The cost of the equipment and the technical abilities needed to run the machines are the main roadblocks for a lot of smaller businesses who may want to use CO2 extraction. However, with such low risks for contamination and such potent end results, CO2 extraction methods for producing CBD oil will only gain more footing as the industry expands. 

Carrier Oil Extraction

The carrier oil method is by far the simplest and easiest method for extracting CBD. You can find a ton of recipes online that will walk you through the steps needed to make your own version if you’re interested. As mentioned earlier in the article, since CBD is an oil-loving compound, it naturally clings to oily substances and can be easily absorbed this way.

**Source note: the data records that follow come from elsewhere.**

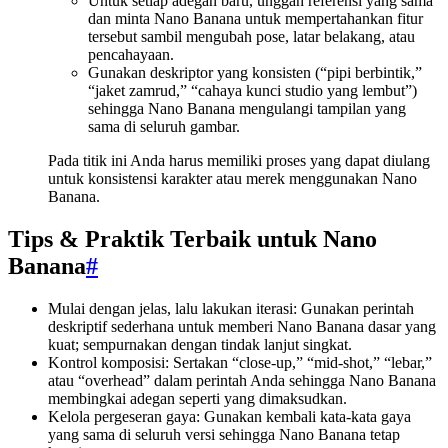
Untuk setiap adegan baru, unggah referensi yang sama
dan minta Nano Banana untuk mempertahankan fitur
tersebut sambil mengubah pose, latar belakang, atau
pencahayaan.
Gunakan deskriptor yang konsisten (“pipi berbintik,”
“jaket zamrud,” “cahaya kunci studio yang lembut”)
sehingga Nano Banana mengulangi tampilan yang
sama di seluruh gambar.
Pada titik ini Anda harus memiliki proses yang dapat diulang
untuk konsistensi karakter atau merek menggunakan Nano
Banana.
Tips & Praktik Terbaik untuk Nano
Banana
#
Mulai dengan jelas, lalu lakukan iterasi: Gunakan perintah
deskriptif sederhana untuk memberi Nano Banana dasar yang
kuat; sempurnakan dengan tindak lanjut singkat.
Kontrol komposisi: Sertakan “close-up,” “mid-shot,” “lebar,”
atau “overhead” dalam perintah Anda sehingga Nano Banana
membingkai adegan seperti yang dimaksudkan.
Kelola pergeseran gaya: Gunakan kembali kata-kata gaya
yang sama di seluruh versi sehingga Nano Banana tetap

MCT oils, such as coconut and olive oil, are popular carrier oils used for extraction. Once the hemp plant is decarboxylated, it is mixed with the carrier oil and heated in a double boiler to allow the cannabinoids to infuse into the oil. 

Carrier oil extraction results in a natural and safe CBD oil, although potency and plant residue contamination is higher than other methods. If you’re curious about making your own full-spectrum CBD oil at home, the carrier oil extraction method would be a great option to experiment with once you’ve chosen your hemp and carrier oil.